* Directions: Transcribe the entries below exactly, starting with the line that has "identitas penelepon dan mengurangi risiko" and stopping after the line that has "Kumbağda She var."; no pictures belong in the copy.

[Dataset excerpts]
******************************
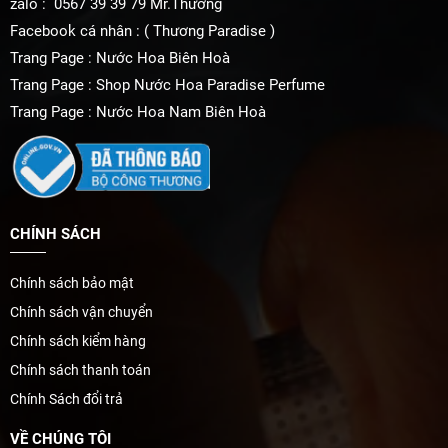
zalo : 0567 39 39 79 Mr.Thương
Facebook cá nhân : ( Thương Paradise )
Trang Page : Nước Hoa Biên Hoà
Trang Page : Shop Nước Hoa Paradise Perfume
Trang Page : Nước Hoa Nam Biên Hoà
CHÍNH SÁCH
Chính sách bảo mật
Chính sách vận chuyển
Chính sách kiểm hàng
Chính sách thanh toán
Chính Sách đổi trả
VỀ CHÚNG TÔI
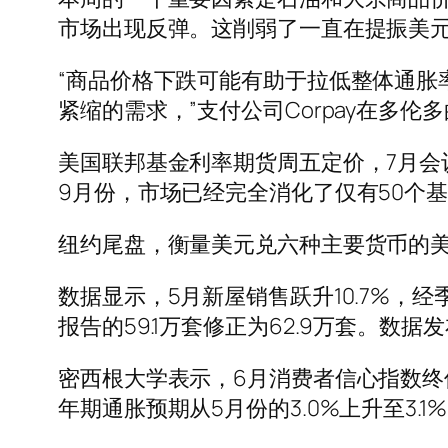
市场出现反弹。这削弱了一直在提振美
“商品价格下跌可能有助于拉低整体通胀
紧缩的需求，”支付公司Corpay在多伦多的首
美国联邦基金利率期货周五定价，7月会
9月份，市场已经完全消化了仅有50个
纽约尾盘，衡量美元兑六种主要货币的美元指数
数据显示，5月新屋销售跃升10.7%，经
报告的59.1万套修正为62.9万套。数
密西根大学表示，6月消费者信心指数终值降至
年期通胀预期从5月份的3.0%上升至3.1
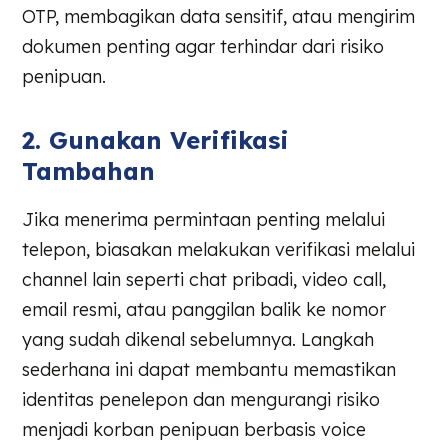
OTP, membagikan data sensitif, atau mengirim
dokumen penting agar terhindar dari risiko
penipuan.
2. Gunakan Verifikasi
Tambahan
Jika menerima permintaan penting melalui
telepon, biasakan melakukan verifikasi melalui
channel lain seperti chat pribadi, video call,
email resmi, atau panggilan balik ke nomor
yang sudah dikenal sebelumnya. Langkah
sederhana ini dapat membantu memastikan
identitas penelepon dan mengurangi risiko
menjadi korban penipuan berbasis voice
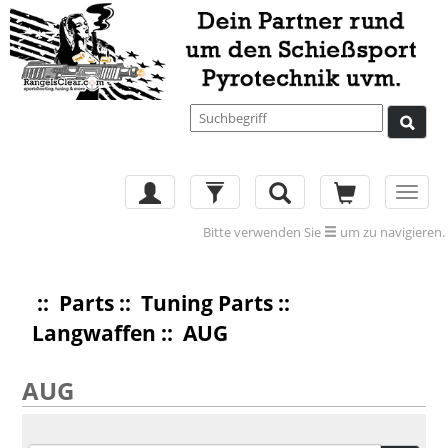
Toggl
navig
Bitte verwenden Sie
um zu navigieren.
::
Parts
::
Tuning Parts
::
Langwaffen
:: AUG
AUG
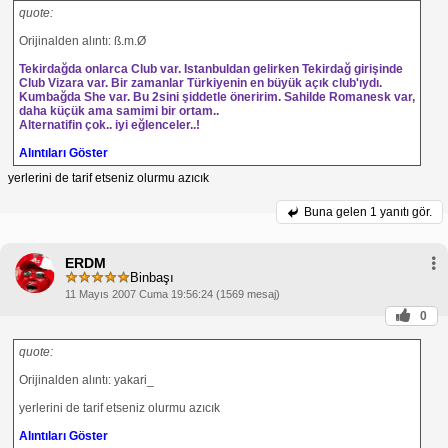
quote:
Orijinalden alıntı: ß.m.Ø
Tekirdağda onlarca Club var. Istanbuldan gelirken Tekirdağ girişinde
Club Vizara var. Bir zamanlar Türkiyenin en büyük açık club'ıydı.
Kumbağda She var. Bu 2sini şiddetle öneririm. Sahilde Romanesk var,
daha küçük ama samimi bir ortam..
Alternatifin çok.. iyi eğlenceler..!
Alıntıları Göster
yerlerini de tarif etseniz olurmu azıcık
Buna gelen
1 yanıtı gör.
ERDM
Binbaşı
11 Mayıs 2007 Cuma 19:56:24 (1569 mesaj)
0
quote:
Orijinalden alıntı: yakari_
yerlerini de tarif etseniz olurmu azıcık
Alıntıları Göster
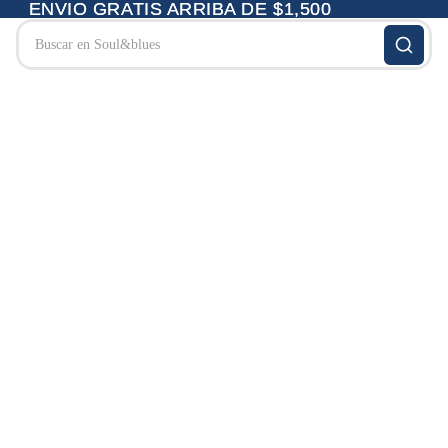
ENVIO GRATIS ARRIBA DE $1,500
ENVIO GRATIS ARRIBA DE $1,500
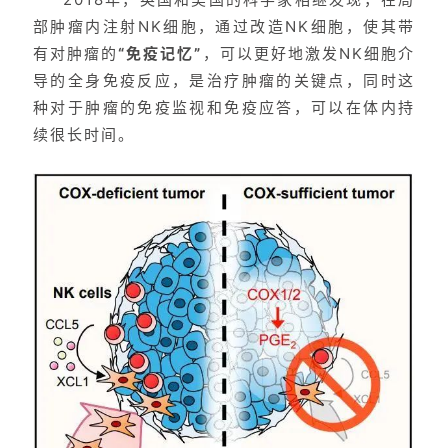
部肿瘤内注射NK细胞，通过改造NK细胞，使其带
有对肿瘤的
“免疫记忆”
，可以更好地激发NK细胞介
导的全身免疫反应，是治疗肿瘤的关键点，同时这
种对于肿瘤的免疫监视和免疫应答，可以在体内持
续很长时间。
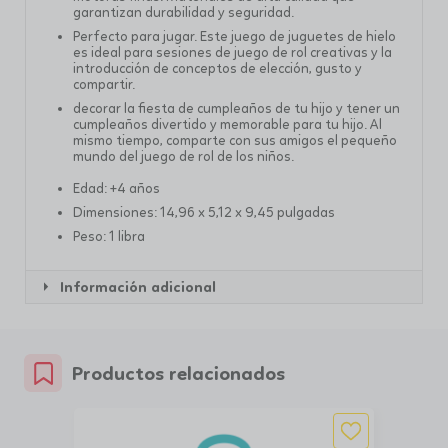
garantizan durabilidad y seguridad.
Perfecto para jugar. Este juego de juguetes de hielo
es ideal para sesiones de juego de rol creativas y la
introducción de conceptos de elección, gusto y
compartir.
decorar la fiesta de cumpleaños de tu hijo y tener un
cumpleaños divertido y memorable para tu hijo. Al
mismo tiempo, comparte con sus amigos el pequeño
mundo del juego de rol de los niños.
Edad: +4 años
Dimensiones: ‎14,96 x 5,12 x 9,45 pulgadas
Peso: 1 libra
Información adicional
Productos relacionados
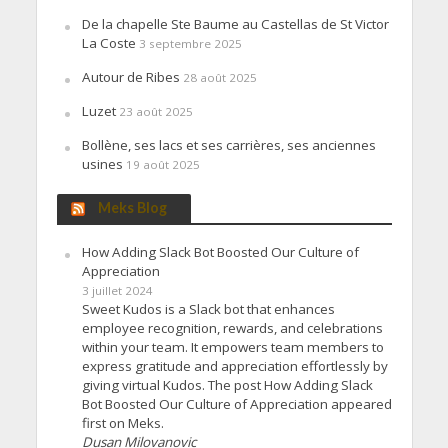
De la chapelle Ste Baume au Castellas de St Victor
La Coste
3 septembre 2025
Autour de Ribes
28 août 2025
Luzet
23 août 2025
Bollène, ses lacs et ses carrières, ses anciennes
usines
19 août 2025
Meks Blog
How Adding Slack Bot Boosted Our Culture of
Appreciation
3 juillet 2024
Sweet Kudos is a Slack bot that enhances
employee recognition, rewards, and celebrations
within your team. It empowers team members to
express gratitude and appreciation effortlessly by
giving virtual Kudos. The post How Adding Slack
Bot Boosted Our Culture of Appreciation appeared
first on Meks.
Dusan Milovanovic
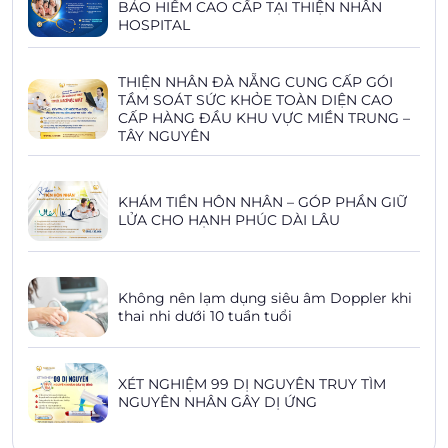
BẢO HIỂM CAO CẤP TẠI THIỆN NHÂN
HOSPITAL
THIỆN NHÂN ĐÀ NẴNG CUNG CẤP GÓI
TẦM SOÁT SỨC KHỎE TOÀN DIỆN CAO
CẤP HÀNG ĐẦU KHU VỰC MIỀN TRUNG –
TÂY NGUYÊN
KHÁM TIỀN HÔN NHÂN – GÓP PHẦN GIỮ
LỬA CHO HẠNH PHÚC DÀI LÂU
Không nên lạm dụng siêu âm Doppler khi
thai nhi dưới 10 tuần tuổi
XÉT NGHIỆM 99 DỊ NGUYÊN TRUY TÌM
NGUYÊN NHÂN GÂY DỊ ỨNG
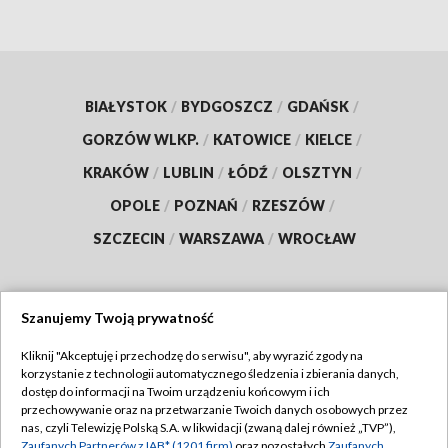
BIAŁYSTOK
/
BYDGOSZCZ
/
GDAŃSK
/
GORZÓW WLKP.
/
KATOWICE
/
KIELCE
/
KRAKÓW
/
LUBLIN
/
ŁÓDŹ
/
OLSZTYN
/
OPOLE
/
POZNAŃ
/
RZESZÓW
/
SZCZECIN
/
WARSZAWA
/
WROCŁAW
Szanujemy Twoją prywatność
Dołącz do nas:
Kliknij "Akceptuję i przechodzę do serwisu", aby wyrazić zgody na
korzystanie z technologii automatycznego śledzenia i zbierania danych,
TVP
dostęp do informacji na Twoim urządzeniu końcowym i ich
Abonament TVP
przechowywanie oraz na przetwarzanie Twoich danych osobowych przez
Regulamin TVP
nas, czyli Telewizję Polską S.A. w likwidacji (zwaną dalej również „TVP”),
Emisja w TVP
Zaufanych Partnerów z IAB* (1201 firm)
oraz pozostałych
Zaufanych
Polityka prywatności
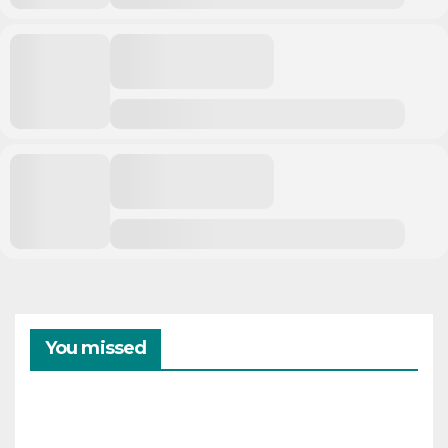
You missed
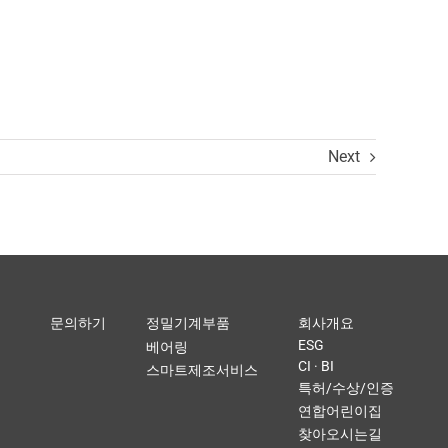
Next
문의하기
정밀기계부품
회사개요
ESG
베어링
CI · BI
스마트제조서비스
특허/수상/인증
연합어린이집
찾아오시는길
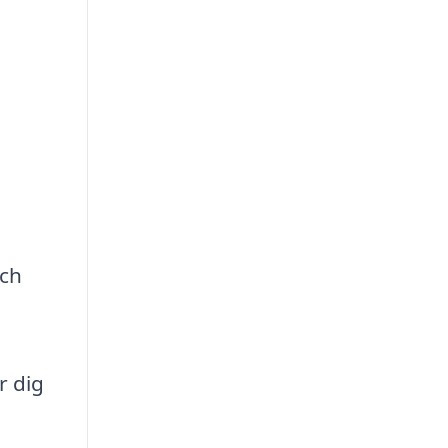
och
r dig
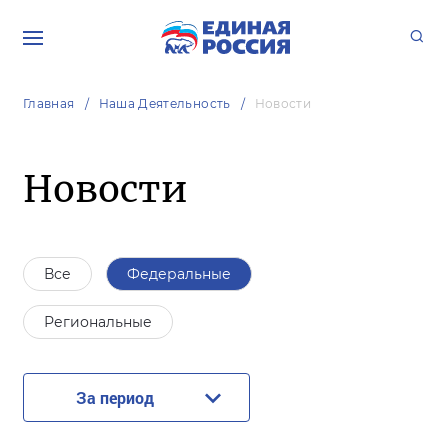
Главная
Наша Деятельность
Новости
Новости
Все
Федеральные
Региональные
За период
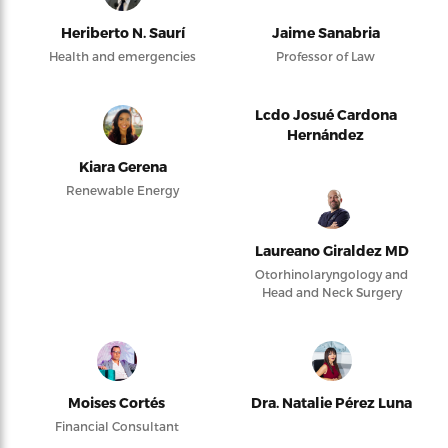
Heriberto N. Saurí
Jaime Sanabria
Health and emergencies
Professor of Law
Lcdo Josué Cardona
Hernández
Kiara Gerena
Renewable Energy
Laureano Giraldez MD
Otorhinolaryngology and
Head and Neck Surgery
Moises Cortés
Dra. Natalie Pérez Luna
Financial Consultant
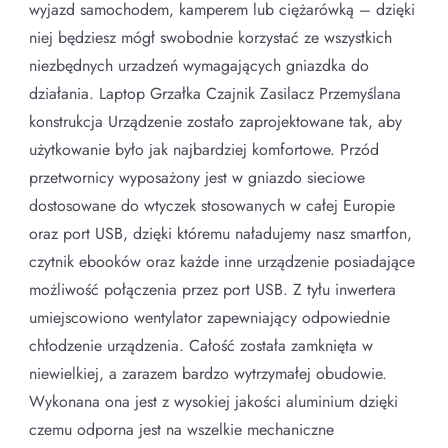
wyjazd samochodem, kamperem lub ciężarówką – dzięki
niej będziesz mógł swobodnie korzystać ze wszystkich
niezbędnych urzadzeń wymagających gniazdka do
działania. Laptop Grzałka Czajnik Zasilacz Przemyślana
konstrukcja Urządzenie zostało zaprojektowane tak, aby
użytkowanie było jak najbardziej komfortowe. Przód
przetwornicy wyposażony jest w gniazdo sieciowe
dostosowane do wtyczek stosowanych w całej Europie
oraz port USB, dzięki któremu naładujemy nasz smartfon,
czytnik ebooków oraz każde inne urządzenie posiadające
możliwość połączenia przez port USB. Z tyłu inwertera
umiejscowiono wentylator zapewniający odpowiednie
chłodzenie urządzenia. Całość została zamknięta w
niewielkiej, a zarazem bardzo wytrzymałej obudowie.
Wykonana ona jest z wysokiej jakości aluminium dzięki
czemu odporna jest na wszelkie mechaniczne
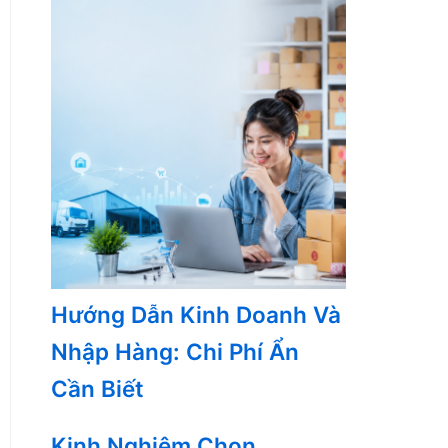
Hướng Dẫn Kinh Doanh Và
Nhập Hàng: Chi Phí Ẩn
Cần Biết
Kinh Nghiệm Chọn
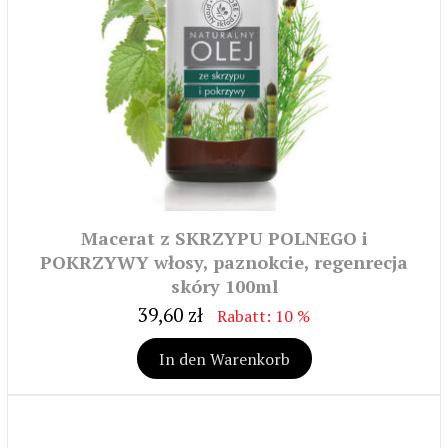
Macerat z SKRZYPU POLNEGO i
POKRZYWY włosy, paznokcie, regenrecja
skóry 100ml
39,60 zł
Rabatt: 10 %
In den Warenkorb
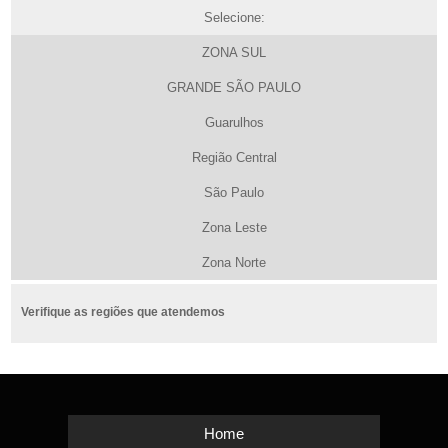
Selecione:
ZONA SUL
GRANDE SÃO PAULO
Guarulhos
Região Central
São Paulo
Zona Leste
Zona Norte
Verifique as regiões que atendemos
Home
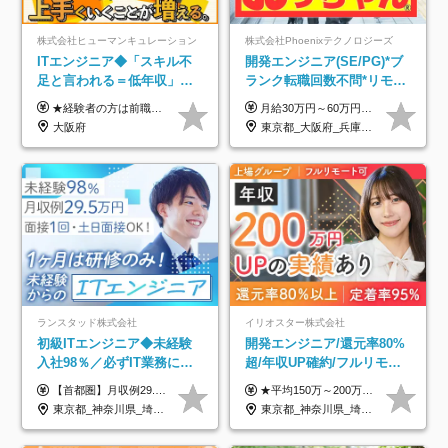
株式会社ヒューマンキュレーション
株式会社Phoenixテクノロジーズ
ITエンジニア◆「スキル不
開発エンジニア(SE/PG)*ブ
足と言われる＝低年収」で
ランク転職回数不問*リモー
はない！｜ 不安を克服し、
ト案件多数*残業ほぼ0*通院
★経験者の方は前職の年収以上を保証します ★案件単価を開示した上で80％以上を還元します 月給25万円以上＋賞与年2回 ※経験や能力を考慮の上で優遇します ※試用期間が3ヶ月(その間の給与・待遇・雇用形態に変更はありません) ※月給には月20時間分のみなし残業手当(5万円)を含みます(超過分は別途支給) ★残業平均は月10時間以下ですので、毎月10時間分程度はお得です！
月給30万円～60万円+住宅手当+職能手当+役職手当+決算賞与+報奨金 ※経験・能力を考慮し、優遇します ※給与には20時間分のみなし時間外手当(3万7000円以上)を含みます(超過時間分は別途追加支給) ※試用期間3～6ヵ月あり(その間の給与、待遇に差異なし) ※場合によって契約社員での採用の可能性あり(面接時に応相談)
年収アップした社員の実例
のための半休制度あり
大阪府
東京都_大阪府_兵庫県_京都府_福岡県
ランスタッド株式会社
イリオスター株式会社
初級ITエンジニア◆未経験
開発エンジニア/還元率80%
入社98％／必ずIT業務に配
超/年収UP確約/フルリモ
属／月収例29.5万円／Web
OK/年休130日/平均残業7h/
【首都圏】月収例29.5万円（月給26万円＋諸手当） 【東海・関西】月収例28.5万円（月給25万円＋諸手当） 【九州】月収例26万円（月給23万円＋諸手当） ※経験・スキル・前職給与を踏まえ、総合的に判断して決定します。 例：首都圏 月収例31万円（月給27万円＋諸手当） ◆各種手当 ・通勤手当（上限4万円まで） ・残業代手当（1分単位で全額支給） ※固定残業代制は採用しておりません ・深夜勤務手当 ・資格取得支援（ランクに応じてお祝い金1万円～10万円を支給） ◆昇給：年1回 ◆補足 ・研修中1ヶ月間は、時給1670円となります。 ・試用期間6ヶ月あり。その間の待遇に変更はありません。 ※詳細は面接時にご案内します。
★平均150万～200万円年収UPを実現！ ★前職給与を100％保証！ ★案件内容の開示・明確な評価体制あり ⇒クライアント評価で即昇給を実現したケースも◎ ★年12回（毎月昇給チャンスあり） ■月給35万円～103万円 ※経験・能力・前職給与を考慮し、決定 ※上記給与には月30時間分(6万6500円以上)の固定残業代が含まれます。超過分は手当として別途支給します ※試用期間3ヶ月あり(期間中の給与・待遇面に差異はありません) ▼収入アップの実例をご紹介 ───────────── ★働き方改革をした30代男性（PG） 子どもが生まれたばかりなのに、忙しい現場で残業も月50～60時間が当たり前。 ⇒残業ほぼゼロ＆週3リモートの働き方に！しかも給与もアップ！ ★収入アップした30代男性（PM） 子供が3人いて家計も苦しく、残業代で稼ぐ日々… ⇒残業をたくさんしていた年収額より、100万円以上アップしました！
面接1回／土日面接可/SE
約2万件の案件から選択
東京都_神奈川県_埼玉県_千葉県_大阪府_愛知県_兵庫県_京都府_福岡県
東京都_神奈川県_埼玉県_千葉県_大阪府_愛知県_北海道_青森県_岩手県_宮城県_秋田県_山形県_福島県_茨城県_栃木県_群馬県_新潟県_山梨県_長野県_富山県_石川県_福井県_静岡県_岐阜県_三重県_兵庫県_京都府_滋賀県_奈良県_和歌山県_広島県_岡山県_鳥取県_島根県_山口県_徳島県_香川県_愛媛県_高知県_福岡県_熊本県_佐賀県_長崎県_大分県_宮崎県_鹿児島県_沖縄県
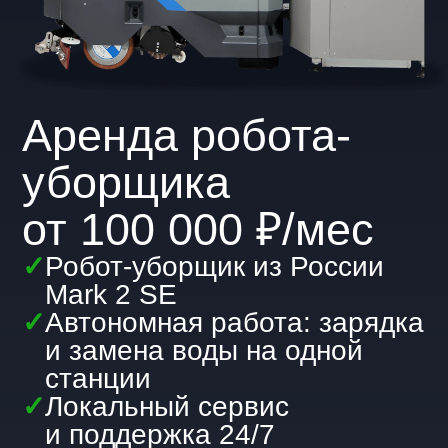
уборщика
от 100 000 ₽/мес
✓
Робот-уборщик из России
Mark 2 SE
✓
Автономная работа: зарядка
и замена воды на одной
станции
✓
Локальный сервис
и поддержка 24/7
Получить консультацию
Преимущества Mark 2
SE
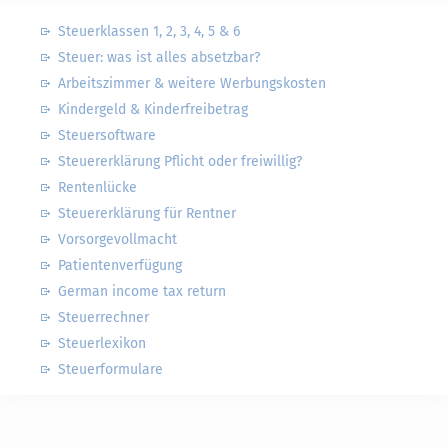
Steuerklassen 1, 2, 3, 4, 5 & 6
Steuer: was ist alles absetzbar?
Arbeitszimmer & weitere Werbungskosten
Kindergeld & Kinderfreibetrag
Steuersoftware
Steuererklärung Pflicht oder freiwillig?
Rentenlücke
Steuererklärung für Rentner
Vorsorgevollmacht
Patientenverfügung
German income tax return
Steuerrechner
Steuerlexikon
Steuerformulare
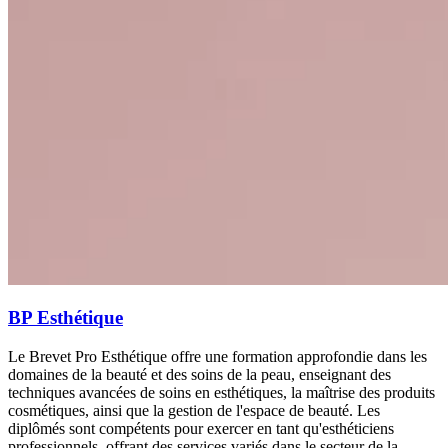
BP Esthétique
Le Brevet Pro Esthétique offre une formation approfondie dans les
domaines de la beauté et des soins de la peau, enseignant des
techniques avancées de soins en esthétiques, la maîtrise des produits
cosmétiques, ainsi que la gestion de l'espace de beauté. Les
diplômés sont compétents pour exercer en tant qu'esthéticiens
professionnels, offrant des services variés dans le secteur de la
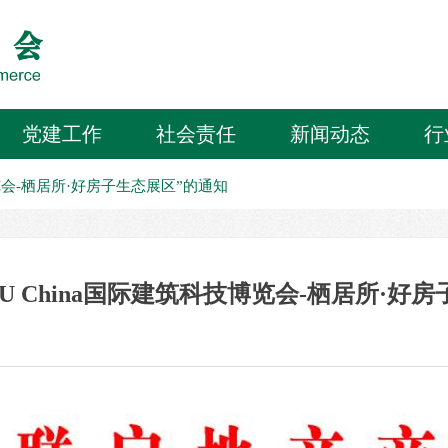
党建工作
社会责任
新闻动态
行
博览会-栖居所·好房子生态展区”的通知
U China国际建筑科技博览会-栖居所·好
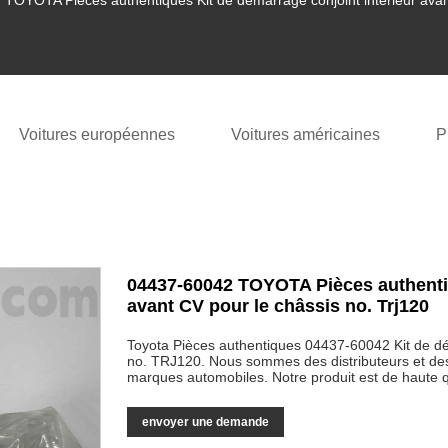
OYOTA Pièces authentiques Kit de démarrage conjoint intérieur avant
Voitures européennes
Voitures américaines
P
04437-60042 TOYOTA Pièces authentiq
avant CV pour le châssis no. Trj120
Toyota Pièces authentiques 04437-60042 Kit de d
no. TRJ120. Nous sommes des distributeurs et des
marques automobiles. Notre produit est de haute qua
envoyer une demande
******************************
* Result of this task:
identitas penelepon dan mengurangi risiko
menjadi korban penipuan berbasis voice
Toggl
navig
Bitte verwenden Sie
um zu navigieren.
::
Parts
::
Tuning Parts
::
Langwaffen
:: AUG
AUG
quote:
Orijinalden alıntı: ß.m.Ø
Tekirdağda onlarca Club var. Istanbuldan gelirken Tekirdağ girişinde
Club Vizara var. Bir zamanlar Türkiyenin en büyük açık club'ıydı.
Kumbağda She var. Bu 2sini şiddetle öneririm. Sahilde Romanesk var,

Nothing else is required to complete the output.